A van der Waals Density Functional Study of MoO3 and Its Oxygen Vacancies

Abstract

The electronic structure of layered molybdenum trioxide MoO3 is highly sensitive to changes in oxygen stoichiometry as Mo6+ has an empty 4d shell. Applications of MoO3 are responsive to small changes in vacancy concentration, with some functions relying on a narrow window of oxygen nonstoichiometry. Difficulties in analyzing the energetics of oxygen vacancies by computational methods stem from the inability to accurately model the layered structure of MoO3. One unit cell parameter is governed by long-range forces across the structural gaps, and these dispersed interactions are not well described by conventional density functional theory (DFT) methods.
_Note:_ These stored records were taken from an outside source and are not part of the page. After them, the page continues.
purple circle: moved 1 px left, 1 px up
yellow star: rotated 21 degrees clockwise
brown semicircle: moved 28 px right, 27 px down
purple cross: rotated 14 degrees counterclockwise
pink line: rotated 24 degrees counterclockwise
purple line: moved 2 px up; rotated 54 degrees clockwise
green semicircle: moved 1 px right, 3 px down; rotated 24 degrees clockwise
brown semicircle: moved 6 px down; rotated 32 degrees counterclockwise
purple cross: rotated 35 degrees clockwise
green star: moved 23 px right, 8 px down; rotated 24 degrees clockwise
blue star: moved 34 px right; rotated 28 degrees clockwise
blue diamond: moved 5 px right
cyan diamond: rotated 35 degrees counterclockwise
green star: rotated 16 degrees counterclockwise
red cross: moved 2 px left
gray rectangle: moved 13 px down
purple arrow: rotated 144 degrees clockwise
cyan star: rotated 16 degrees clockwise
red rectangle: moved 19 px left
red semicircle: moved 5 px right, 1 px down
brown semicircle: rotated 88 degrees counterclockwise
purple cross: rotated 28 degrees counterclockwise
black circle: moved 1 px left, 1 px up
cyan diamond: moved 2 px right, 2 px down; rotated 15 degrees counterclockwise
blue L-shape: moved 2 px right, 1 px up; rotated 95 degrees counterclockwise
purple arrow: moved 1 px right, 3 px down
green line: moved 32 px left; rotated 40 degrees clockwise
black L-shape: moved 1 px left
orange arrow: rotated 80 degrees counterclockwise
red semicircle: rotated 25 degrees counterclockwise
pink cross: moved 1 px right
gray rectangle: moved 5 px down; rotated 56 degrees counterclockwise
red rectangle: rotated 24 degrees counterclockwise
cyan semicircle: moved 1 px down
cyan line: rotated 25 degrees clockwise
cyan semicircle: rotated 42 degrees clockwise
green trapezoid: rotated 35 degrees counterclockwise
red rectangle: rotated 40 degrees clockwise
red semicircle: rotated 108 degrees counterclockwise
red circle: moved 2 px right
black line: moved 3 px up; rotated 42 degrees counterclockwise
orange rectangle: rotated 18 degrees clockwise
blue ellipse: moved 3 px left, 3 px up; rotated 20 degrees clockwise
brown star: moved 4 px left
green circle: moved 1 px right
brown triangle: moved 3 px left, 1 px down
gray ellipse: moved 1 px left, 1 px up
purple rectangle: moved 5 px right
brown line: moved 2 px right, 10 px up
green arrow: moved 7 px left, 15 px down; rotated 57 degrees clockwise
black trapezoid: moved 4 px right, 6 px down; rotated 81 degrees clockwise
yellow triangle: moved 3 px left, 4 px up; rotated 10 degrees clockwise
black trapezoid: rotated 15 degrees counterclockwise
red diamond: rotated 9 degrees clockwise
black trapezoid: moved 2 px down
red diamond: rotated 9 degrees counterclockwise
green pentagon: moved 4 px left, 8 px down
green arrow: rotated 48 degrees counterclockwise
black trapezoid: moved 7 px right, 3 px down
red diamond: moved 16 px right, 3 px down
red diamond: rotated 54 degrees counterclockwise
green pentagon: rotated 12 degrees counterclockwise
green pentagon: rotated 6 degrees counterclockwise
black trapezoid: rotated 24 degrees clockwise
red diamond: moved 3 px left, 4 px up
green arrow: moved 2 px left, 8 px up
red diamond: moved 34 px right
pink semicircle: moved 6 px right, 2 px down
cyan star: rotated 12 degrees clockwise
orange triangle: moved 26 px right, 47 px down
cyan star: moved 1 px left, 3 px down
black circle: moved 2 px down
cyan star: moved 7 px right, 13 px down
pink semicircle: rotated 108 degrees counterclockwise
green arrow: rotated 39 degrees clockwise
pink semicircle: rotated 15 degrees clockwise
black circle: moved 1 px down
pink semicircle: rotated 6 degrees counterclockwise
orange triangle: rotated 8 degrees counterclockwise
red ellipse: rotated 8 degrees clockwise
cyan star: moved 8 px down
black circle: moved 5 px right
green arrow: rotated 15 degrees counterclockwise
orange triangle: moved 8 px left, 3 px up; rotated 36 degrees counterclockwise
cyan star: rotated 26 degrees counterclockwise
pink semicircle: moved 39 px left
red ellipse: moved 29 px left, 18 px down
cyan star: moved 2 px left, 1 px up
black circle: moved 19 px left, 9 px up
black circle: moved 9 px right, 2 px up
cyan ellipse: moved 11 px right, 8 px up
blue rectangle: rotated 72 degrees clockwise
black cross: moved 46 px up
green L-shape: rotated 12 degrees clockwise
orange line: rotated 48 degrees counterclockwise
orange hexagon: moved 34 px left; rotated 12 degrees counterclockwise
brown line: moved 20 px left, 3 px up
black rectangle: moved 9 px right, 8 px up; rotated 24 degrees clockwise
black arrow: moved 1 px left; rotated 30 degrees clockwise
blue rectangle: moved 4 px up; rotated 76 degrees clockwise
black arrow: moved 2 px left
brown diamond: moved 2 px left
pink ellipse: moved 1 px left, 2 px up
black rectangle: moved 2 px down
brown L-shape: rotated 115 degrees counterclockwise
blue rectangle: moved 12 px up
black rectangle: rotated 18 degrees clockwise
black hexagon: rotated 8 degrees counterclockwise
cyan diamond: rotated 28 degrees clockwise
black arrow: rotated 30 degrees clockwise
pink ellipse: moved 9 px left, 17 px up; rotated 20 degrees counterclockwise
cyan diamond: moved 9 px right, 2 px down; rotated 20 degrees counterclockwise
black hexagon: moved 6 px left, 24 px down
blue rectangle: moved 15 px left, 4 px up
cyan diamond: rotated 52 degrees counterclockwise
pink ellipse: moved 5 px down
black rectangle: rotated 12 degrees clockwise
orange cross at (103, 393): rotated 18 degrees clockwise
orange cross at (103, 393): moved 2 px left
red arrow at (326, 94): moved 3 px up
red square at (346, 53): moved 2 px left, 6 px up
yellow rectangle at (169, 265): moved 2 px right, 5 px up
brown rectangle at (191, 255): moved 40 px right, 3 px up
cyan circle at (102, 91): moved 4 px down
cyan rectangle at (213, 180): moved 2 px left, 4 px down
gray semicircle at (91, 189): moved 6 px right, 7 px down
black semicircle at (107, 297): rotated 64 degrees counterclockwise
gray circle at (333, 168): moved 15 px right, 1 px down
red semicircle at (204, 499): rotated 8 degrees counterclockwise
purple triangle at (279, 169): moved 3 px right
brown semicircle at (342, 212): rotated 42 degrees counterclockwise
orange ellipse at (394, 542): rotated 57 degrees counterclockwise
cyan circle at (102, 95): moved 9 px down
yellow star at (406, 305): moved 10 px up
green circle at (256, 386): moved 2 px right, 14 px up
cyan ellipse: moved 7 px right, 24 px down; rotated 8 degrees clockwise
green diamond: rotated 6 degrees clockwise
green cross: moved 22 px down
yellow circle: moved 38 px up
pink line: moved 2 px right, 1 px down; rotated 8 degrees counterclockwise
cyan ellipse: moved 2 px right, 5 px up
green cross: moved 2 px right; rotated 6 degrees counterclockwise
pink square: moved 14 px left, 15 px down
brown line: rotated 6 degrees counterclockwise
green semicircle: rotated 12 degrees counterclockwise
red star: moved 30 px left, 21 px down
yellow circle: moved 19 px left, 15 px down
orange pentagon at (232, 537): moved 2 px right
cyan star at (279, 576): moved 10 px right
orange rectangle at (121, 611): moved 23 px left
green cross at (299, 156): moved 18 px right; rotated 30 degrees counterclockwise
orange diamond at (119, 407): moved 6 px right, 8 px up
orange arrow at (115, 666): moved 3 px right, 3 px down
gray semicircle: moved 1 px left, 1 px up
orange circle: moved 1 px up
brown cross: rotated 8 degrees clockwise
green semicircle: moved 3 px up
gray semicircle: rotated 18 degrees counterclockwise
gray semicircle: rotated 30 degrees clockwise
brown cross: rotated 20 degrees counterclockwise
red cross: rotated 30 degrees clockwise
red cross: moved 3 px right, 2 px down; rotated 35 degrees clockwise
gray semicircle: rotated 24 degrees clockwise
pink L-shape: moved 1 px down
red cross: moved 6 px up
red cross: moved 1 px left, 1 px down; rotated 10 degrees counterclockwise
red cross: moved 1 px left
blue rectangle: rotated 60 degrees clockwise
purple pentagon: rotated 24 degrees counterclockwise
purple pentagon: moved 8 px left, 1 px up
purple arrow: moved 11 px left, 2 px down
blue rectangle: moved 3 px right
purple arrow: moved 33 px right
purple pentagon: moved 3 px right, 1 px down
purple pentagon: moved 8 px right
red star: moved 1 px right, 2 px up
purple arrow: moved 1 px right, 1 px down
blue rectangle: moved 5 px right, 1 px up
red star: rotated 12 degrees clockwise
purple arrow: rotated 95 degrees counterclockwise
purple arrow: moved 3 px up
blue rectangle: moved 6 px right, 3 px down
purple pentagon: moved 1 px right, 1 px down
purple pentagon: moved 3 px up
With the exchange functional vdW-DF2, we accurately model the structure, in good agreement with experimental data. This basis allows exploration of the effect of oxygen nonstoichiometry on the electronic structure and properties of the oxygen-deficient material. The layered structure efficiently screens the structural perturbations caused by oxygen vacancies. The enthalpies of formation are calculated for oxygen vacancies at the three symmetry inequivalent oxygen sites. The oxygen deficiency in MoO3 gives rise to Mo 4d gap states with energy levels dependent on the type of oxygen vacancy.